(What the task asks)
No pictures go into the copy. Write out exactly the lines below from the one containing "років: що радять" through the one containing "Textron Aviation".

(Extracted page text data)

+---+

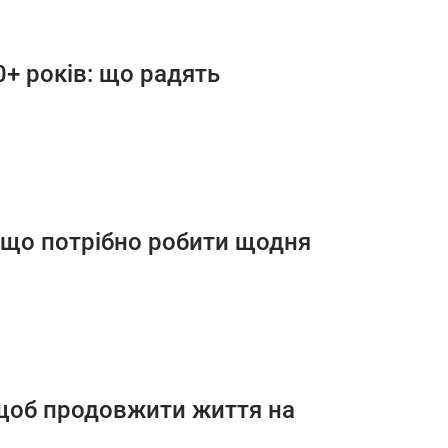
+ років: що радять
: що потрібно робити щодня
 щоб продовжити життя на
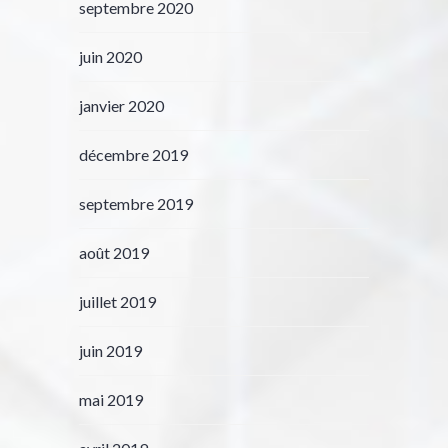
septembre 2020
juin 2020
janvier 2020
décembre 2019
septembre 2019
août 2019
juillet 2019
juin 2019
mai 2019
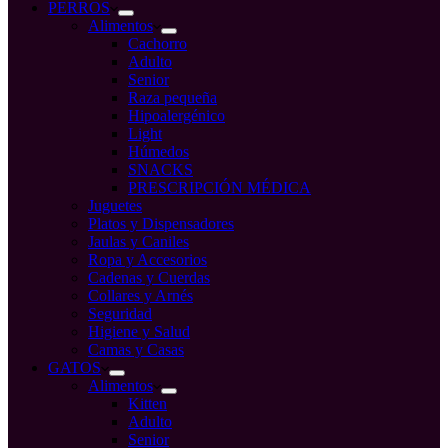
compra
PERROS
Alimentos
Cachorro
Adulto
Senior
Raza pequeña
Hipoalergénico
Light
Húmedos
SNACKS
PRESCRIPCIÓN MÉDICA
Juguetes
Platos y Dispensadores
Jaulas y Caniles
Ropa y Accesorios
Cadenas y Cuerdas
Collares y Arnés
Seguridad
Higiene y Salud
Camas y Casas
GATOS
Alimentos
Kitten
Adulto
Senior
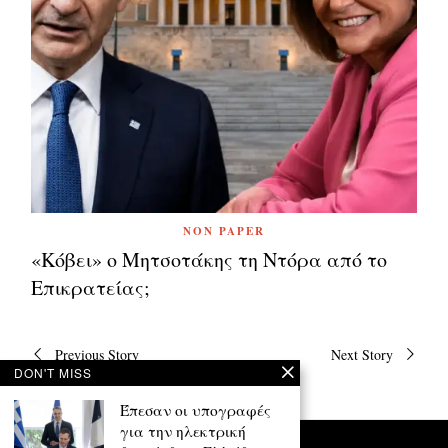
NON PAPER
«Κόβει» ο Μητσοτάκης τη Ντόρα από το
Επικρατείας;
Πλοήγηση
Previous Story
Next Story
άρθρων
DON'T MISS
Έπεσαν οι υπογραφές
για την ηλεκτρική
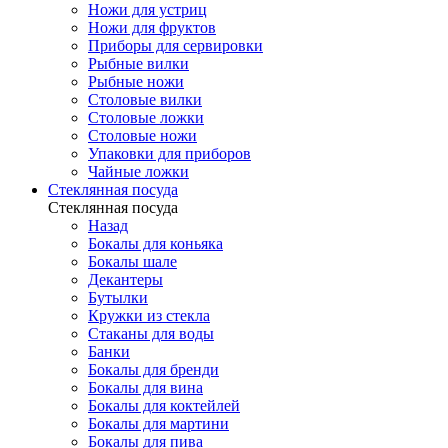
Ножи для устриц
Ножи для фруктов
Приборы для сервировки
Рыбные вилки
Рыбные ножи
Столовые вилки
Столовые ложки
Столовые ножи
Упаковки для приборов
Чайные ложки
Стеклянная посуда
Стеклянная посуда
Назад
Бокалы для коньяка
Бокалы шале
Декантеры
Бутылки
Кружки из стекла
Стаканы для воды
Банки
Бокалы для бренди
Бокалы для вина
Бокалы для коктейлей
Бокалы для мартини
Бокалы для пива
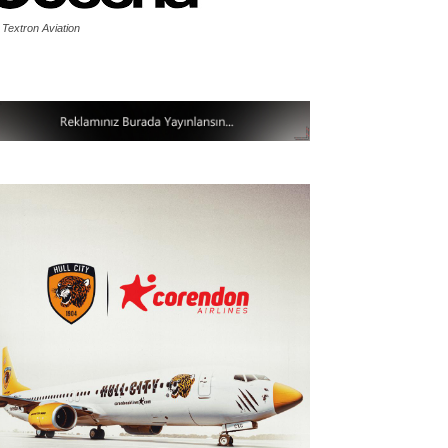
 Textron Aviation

+---+

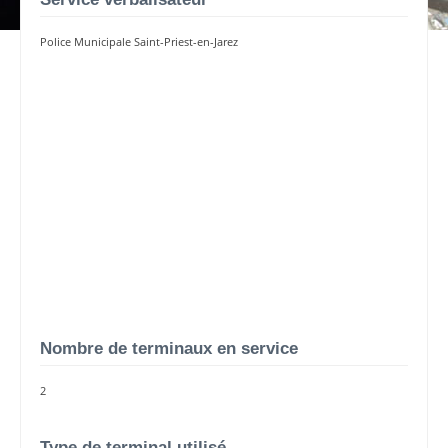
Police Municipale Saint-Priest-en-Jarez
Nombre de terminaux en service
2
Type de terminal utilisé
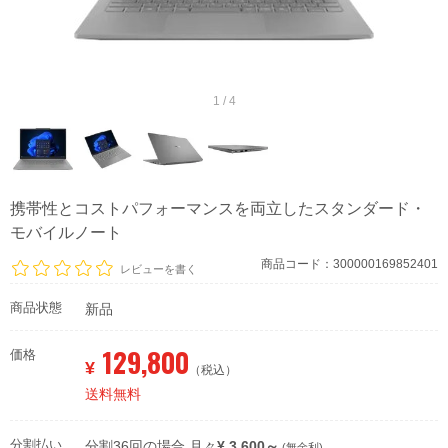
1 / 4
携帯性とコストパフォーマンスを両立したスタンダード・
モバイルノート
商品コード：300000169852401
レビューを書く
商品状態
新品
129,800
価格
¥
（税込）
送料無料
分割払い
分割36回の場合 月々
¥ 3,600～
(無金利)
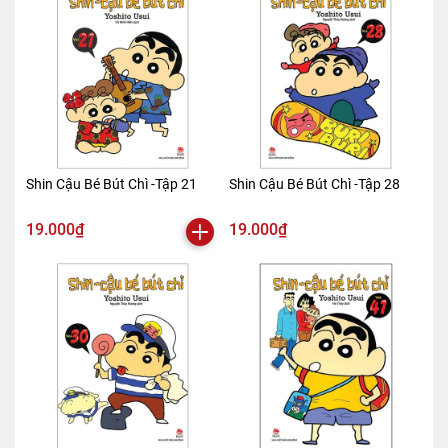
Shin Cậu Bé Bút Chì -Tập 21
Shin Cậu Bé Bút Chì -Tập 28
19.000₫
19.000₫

+---+

(Task output)
+ років: що радять
: що потрібно робити щодня
 щоб продовжити життя на
septembre 2020
juin 2020
janvier 2020
décembre 2019
septembre 2019
août 2019
juillet 2019
juin 2019
mai 2019
compra
PERROS
Alimentos
Cachorro
Adulto
Senior
Raza pequeña
Hipoalergénico
Light
Húmedos
SNACKS
PRESCRIPCIÓN MÉDICA
Juguetes
Platos y Dispensadores
Jaulas y Caniles
Ropa y Accesorios
Cadenas y Cuerdas
Collares y Arnés
Seguridad
Higiene y Salud
Camas y Casas
GATOS
Alimentos
Kitten
Adulto
Senior
NON PAPER
«Κόβει» ο Μητσοτάκης τη Ντόρα από το
Επικρατείας;
Πλοήγηση
Previous Story
Next Story
άρθρων
DON'T MISS
Έπεσαν οι υπογραφές
για την ηλεκτρική
Ножи для устриц
Ножи для фруктов
Приборы для сервировки
Рыбные вилки
Рыбные ножи
Столовые вилки
Столовые ложки
Столовые ножи
Упаковки для приборов
Чайные ложки
Стеклянная посуда
Стеклянная посуда
Назад
Бокалы для коньяка
Бокалы шале
Декантеры
Бутылки
Кружки из стекла
Стаканы для воды
Банки
Бокалы для бренди
Бокалы для вина
Бокалы для коктейлей
Бокалы для мартини
Бокалы для пива
 Textron Aviation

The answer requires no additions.